I would recommend this book to someone considering UX and design!
Profile Image for Cameron Giniel.
33 reviews
May 20, 2021
I took way too long to read this! To be fair, I was kind of living out its principles throughout the back half of my degree, most notably in my UX design mastery course. (Shout out to Dr. Lindtner for not only including Costanza-Chock's readings in her course but for structuring the entire course around design justice and inclusive design techniques.) So even though it took me almost a year to get through Design Justice, I prefer it that way. The material sank in better and I was able to think deeply about these techniques when applying them myself. Which was pretty difficult during covid.

Throughout my degree I've had this simmering (and naive-feeling) anxiety that most, if not all, jobs I will find under late-stage capitalism will be morally compromising and will in some way contribute to the further harm of already marginalized people and the destruction of earth. (I'm looking for a therapist.) Costanza-Chock obviously does not assuage my fears on all of those matters, but at least makes me feel better about the fact that many of the tools for change are right in front of us, and that patience and understanding are some of our most important assets.
Profile Image for Nic.
139 reviews14 followers
August 21, 2021
More like 3.5 stars.

Decent book but felt very general and intro level, I was hoping for something a bit more. Still, that's just my preference - the book was well written and designed, and covered a large scope of information within the topic. I think this would be particularly good for anyone in any kind of design field who isn't already aware of design bias.

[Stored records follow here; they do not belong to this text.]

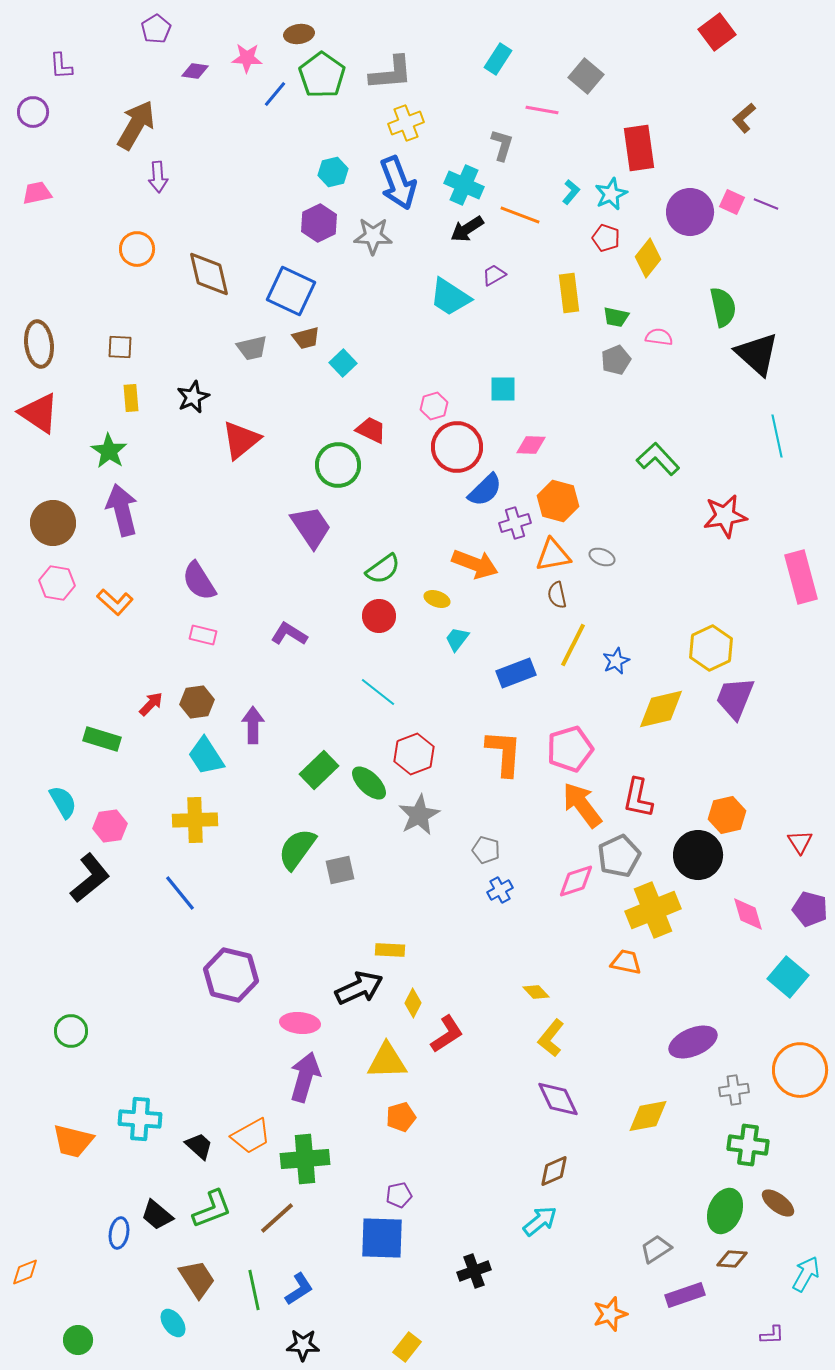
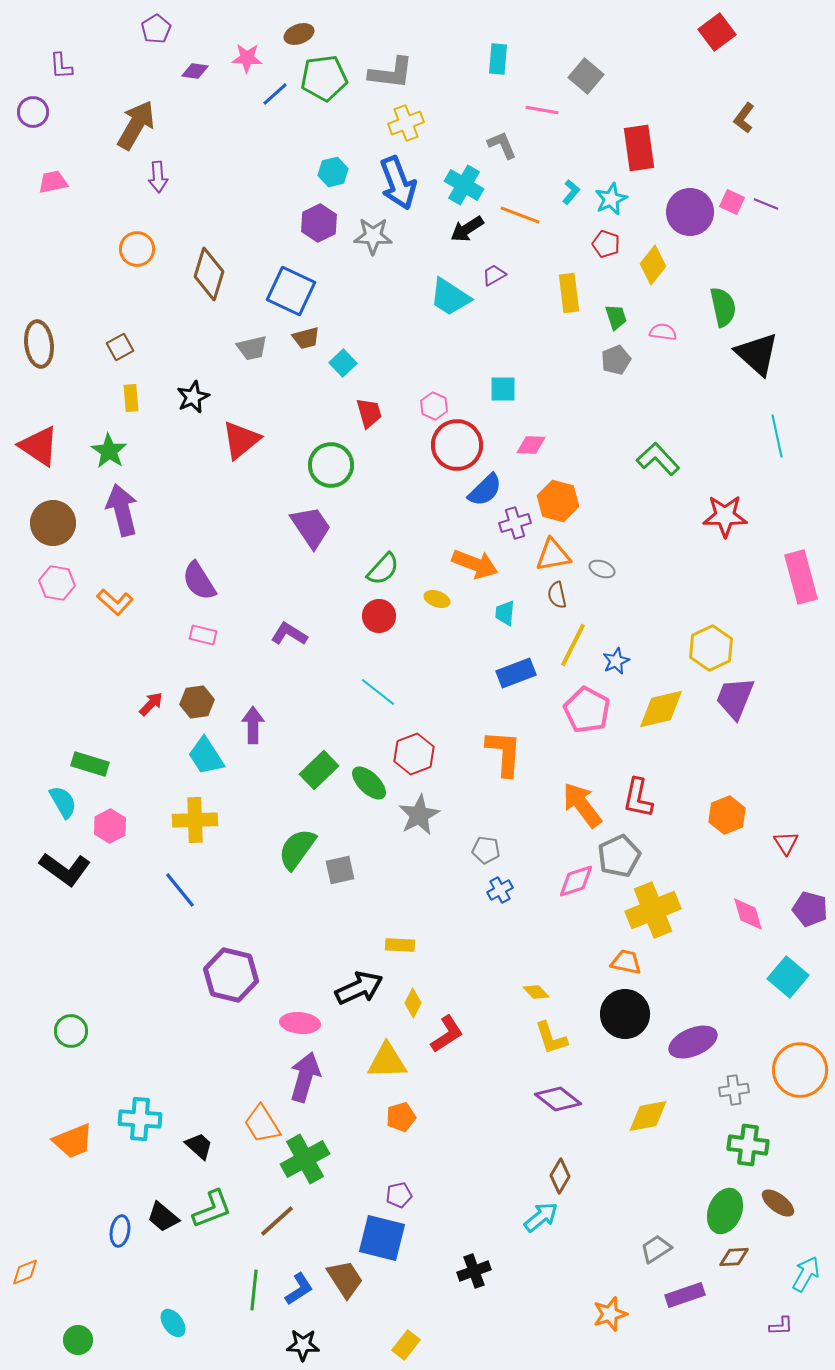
brown ellipse at (299, 34): rotated 12 degrees counterclockwise
cyan rectangle at (498, 59): rotated 28 degrees counterclockwise
gray L-shape at (391, 73): rotated 12 degrees clockwise
green pentagon at (322, 75): moved 2 px right, 3 px down; rotated 30 degrees clockwise
blue line at (275, 94): rotated 8 degrees clockwise
brown L-shape at (744, 118): rotated 12 degrees counterclockwise
gray L-shape at (502, 145): rotated 40 degrees counterclockwise
cyan cross at (464, 185): rotated 6 degrees clockwise
pink trapezoid at (37, 193): moved 16 px right, 11 px up
cyan star at (611, 194): moved 5 px down
red pentagon at (606, 238): moved 6 px down
yellow diamond at (648, 258): moved 5 px right, 7 px down
brown diamond at (209, 274): rotated 30 degrees clockwise
green trapezoid at (616, 317): rotated 120 degrees counterclockwise
pink semicircle at (659, 337): moved 4 px right, 5 px up
brown square at (120, 347): rotated 32 degrees counterclockwise
pink hexagon at (434, 406): rotated 20 degrees counterclockwise
red triangle at (39, 413): moved 33 px down
red trapezoid at (371, 430): moved 2 px left, 17 px up; rotated 48 degrees clockwise
red circle at (457, 447): moved 2 px up
green circle at (338, 465): moved 7 px left
red star at (725, 516): rotated 9 degrees clockwise
gray ellipse at (602, 557): moved 12 px down
green semicircle at (383, 569): rotated 12 degrees counterclockwise
cyan trapezoid at (457, 639): moved 48 px right, 26 px up; rotated 32 degrees counterclockwise
green rectangle at (102, 739): moved 12 px left, 25 px down
pink pentagon at (570, 749): moved 17 px right, 39 px up; rotated 27 degrees counterclockwise
orange hexagon at (727, 815): rotated 9 degrees counterclockwise
pink hexagon at (110, 826): rotated 20 degrees counterclockwise
red triangle at (800, 842): moved 14 px left, 1 px down
gray pentagon at (486, 850): rotated 8 degrees counterclockwise
black circle at (698, 855): moved 73 px left, 159 px down
black L-shape at (90, 878): moved 25 px left, 9 px up; rotated 75 degrees clockwise
blue line at (180, 893): moved 3 px up
yellow rectangle at (390, 950): moved 10 px right, 5 px up
yellow L-shape at (551, 1038): rotated 57 degrees counterclockwise
purple diamond at (558, 1099): rotated 27 degrees counterclockwise
orange trapezoid at (251, 1136): moved 11 px right, 12 px up; rotated 87 degrees clockwise
orange trapezoid at (73, 1141): rotated 36 degrees counterclockwise
green cross at (305, 1159): rotated 24 degrees counterclockwise
brown diamond at (554, 1171): moved 6 px right, 5 px down; rotated 36 degrees counterclockwise
black trapezoid at (157, 1215): moved 6 px right, 2 px down
brown line at (277, 1218): moved 3 px down
cyan arrow at (540, 1221): moved 1 px right, 4 px up
blue ellipse at (119, 1233): moved 1 px right, 2 px up
blue square at (382, 1238): rotated 12 degrees clockwise
brown diamond at (732, 1259): moved 2 px right, 2 px up; rotated 8 degrees counterclockwise
brown trapezoid at (197, 1279): moved 148 px right
green line at (254, 1290): rotated 18 degrees clockwise
purple L-shape at (772, 1335): moved 9 px right, 9 px up
yellow rectangle at (407, 1347): moved 1 px left, 2 px up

One big nitpick I had with the book was the overuse of acronyms. In my previous jobs creating trainings and communications within an industry that is flooded with acronyms (finance), I learned to try to write without them to keep things clear for newcomers and those of us with bad memories. At one point the author abbreviated 'prison industrial complex' as PIC and I almost threw my laptop across the room in rage. Nearly every page was littered with acronyms and I constantly lost track of what was being talked about. In a book about accessibility, this seems a weird oversight.

Overall, would recommend if you are not sent into a seething rage at unnecessary acronyms and if you are newish to the topic and want a nice general overview and/or are in any kind of design field.